Constable Stephen Carroll's widow to meet parents of killer Brendan McConville
The widow of murdered policeman Stephen Carroll has said she will meet the parents of one of his killers.
Kate Carroll said the parents of 41-year-old Brendan McConville got in contact with her through The Irish News because they were moved by her story.
"It's a brave thing to do and I hold no malice for them, she said.
Constable Carroll, 48, was shot dead in Craigavon in March 2009. Brendan McConville is serving a 25-year minimum sentence for his murder.
His co-accused John Paul Wootton, 21, was jailed for a minimum of 14 years.
Mrs Carroll said she was delighted when she heard of the McConville family's offer because she hoped it would "promote peace between communities".
"If people can see there's forgiveness on each side, I think it can help to heal the scars in this country," she said.
Mrs Carroll said she hoped their meeting, which was first reported by the Banbridge Leader , would also help her with her grieving process.
Ahead of the proposed meeting, Mrs Carroll spoke to Brendan McConville's 72-year-old mother Eileen on BBC Radio Ulster's Nolan Show .
Mrs McConville told the widow that she was "very, very sorry" for her loss but claimed that her son was innocent.
"I'm sure she'd like to see the killer, the proper killer, but my son is not a killer," she said.
The pensioner said the McConville family had been through "three years of hell" since the murder.
Mrs McConville also said that she had lost a brother, and that her own mother and her sister-in-law "never got over" his death.
She told the widow: "I know exactly what you're going through.

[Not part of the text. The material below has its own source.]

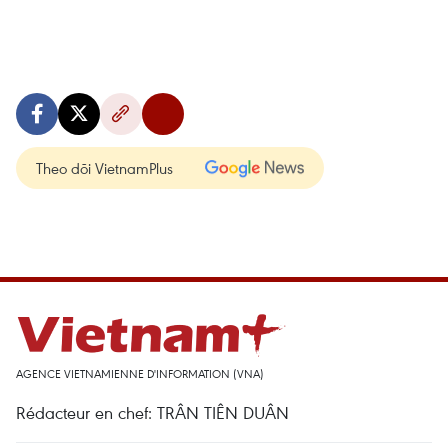
Theo dõi VietnamPlus
AGENCE VIETNAMIENNE D'INFORMATION (VNA)
Rédacteur en chef: TRÂN TIÊN DUÂN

We have been through all that ourselves."
In response to the protestations of innocence, Mrs Carroll said: "I can't comment on that because the judge has found Mr McConville and Mr Wotton guilty so I cannot overrule what a judge says."
She expressed her sympathy to Mrs McConville on the loss of her brother and the situation the family have found themselves in.
The widow added that during the trial, while some in the public gallery had mocked and jeered as details of her husband's injuries were revealed, the McConville family "conducted themselves very, very decently and well in court".
Mrs Carroll explained that her decision to meet the the McConville family was "part of the healing process, for me anyway".
"There's things I need to know. There's things I'm sure Eileen wants to know and I'm quiet happy to answer her questions.
"I think if we all sat down and did talk about this we maybe could get further," Mrs Carroll said.